Au Festival de Bruxelles, lorsque Sélim Sasson lui demande si elle souhaite que l’on écrive pour elle, elle répond immédiatement : « Non, mais je ne veux pas qu’on écrive pour moi. Je veux qu’on écrive des rôles que je pourrais jouer, mais je ne veux pas qu’on écrive des rôles que j’aurais déjà faits. Je veux dire par là que si des gens que je ne connais pas écrivent des rôles pour moi, ça veut dire quoi ? Ça veut dire qu’ils écrivent en pensant à ‘La femme publique’, à ‘L’année des méduses’, à ‘La gitane’. Donc en s’inspirant de rôles que j’ai déjà incarnés.
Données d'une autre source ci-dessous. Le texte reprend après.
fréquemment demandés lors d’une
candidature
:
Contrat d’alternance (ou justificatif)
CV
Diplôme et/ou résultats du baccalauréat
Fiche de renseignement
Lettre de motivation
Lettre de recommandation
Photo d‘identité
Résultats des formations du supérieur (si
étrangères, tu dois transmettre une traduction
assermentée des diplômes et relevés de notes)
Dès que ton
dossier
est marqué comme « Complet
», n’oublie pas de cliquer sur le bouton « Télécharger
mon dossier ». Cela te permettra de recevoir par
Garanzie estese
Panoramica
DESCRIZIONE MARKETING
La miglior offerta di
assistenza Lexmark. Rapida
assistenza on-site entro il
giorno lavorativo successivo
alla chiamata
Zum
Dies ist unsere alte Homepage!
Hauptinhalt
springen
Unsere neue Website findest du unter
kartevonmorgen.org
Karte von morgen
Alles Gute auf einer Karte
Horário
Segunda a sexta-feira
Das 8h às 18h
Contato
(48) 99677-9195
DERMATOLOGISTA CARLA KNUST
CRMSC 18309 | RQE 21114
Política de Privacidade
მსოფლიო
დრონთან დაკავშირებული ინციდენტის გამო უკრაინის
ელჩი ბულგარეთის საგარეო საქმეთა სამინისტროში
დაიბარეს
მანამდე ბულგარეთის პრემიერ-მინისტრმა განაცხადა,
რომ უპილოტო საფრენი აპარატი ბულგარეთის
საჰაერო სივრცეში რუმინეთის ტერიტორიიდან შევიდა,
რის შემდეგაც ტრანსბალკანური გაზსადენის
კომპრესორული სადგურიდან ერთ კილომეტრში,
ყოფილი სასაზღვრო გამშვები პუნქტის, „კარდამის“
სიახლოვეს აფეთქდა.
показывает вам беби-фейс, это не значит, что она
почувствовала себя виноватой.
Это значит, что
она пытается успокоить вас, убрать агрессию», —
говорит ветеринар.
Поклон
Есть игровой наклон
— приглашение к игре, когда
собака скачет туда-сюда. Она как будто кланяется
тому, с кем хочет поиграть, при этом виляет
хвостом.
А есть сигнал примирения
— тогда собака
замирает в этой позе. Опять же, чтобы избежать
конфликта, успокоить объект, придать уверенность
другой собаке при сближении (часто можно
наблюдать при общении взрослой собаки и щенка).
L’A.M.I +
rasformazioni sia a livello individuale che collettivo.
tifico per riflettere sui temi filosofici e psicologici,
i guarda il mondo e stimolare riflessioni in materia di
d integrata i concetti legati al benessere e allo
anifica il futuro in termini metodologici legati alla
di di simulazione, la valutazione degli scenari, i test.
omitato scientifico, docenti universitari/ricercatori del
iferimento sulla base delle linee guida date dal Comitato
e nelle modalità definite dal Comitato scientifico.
Donc ça, ça ne m’intéresse pas. »

Elle ajoute : « Non, je suis très indépendante, j’aime ma liberté, je ne me fie qu’à mon instinct. Ce sont des rôles toujours de femmes volontaires, ça c’est sûr. Je ne pourrais pas jouer une fille faible, influençable, nunuche, molle, non. Je suis beaucoup plus attirée par des rôles de femmes dynamiques, plus actives, mais pas des féministes, attention, des femmes romantiques quand même. Mais des femmes romantiques qui ne comptent pas sur les autres, vraiment. »

Valérie Kaprisky commence alors à réaliser qu’elle est tombée dans un piège qu’elle a elle-même façonné : accumuler des rôles de femmes fatales dans des drames érotiques. Elle essaie de changer de registre avec des films historiques comme « Milena », où elle joue une jeune femme en correspondance avec Franz Kafka, ou encore « Mon ami le traître », un drame sur l’épuration. Cependant, aucun de ces films ne rencontre le succès commercial, et Kaprisky ne retrouvera plus jamais le haut de l’affiche, bien qu’elle ait marqué les années 80.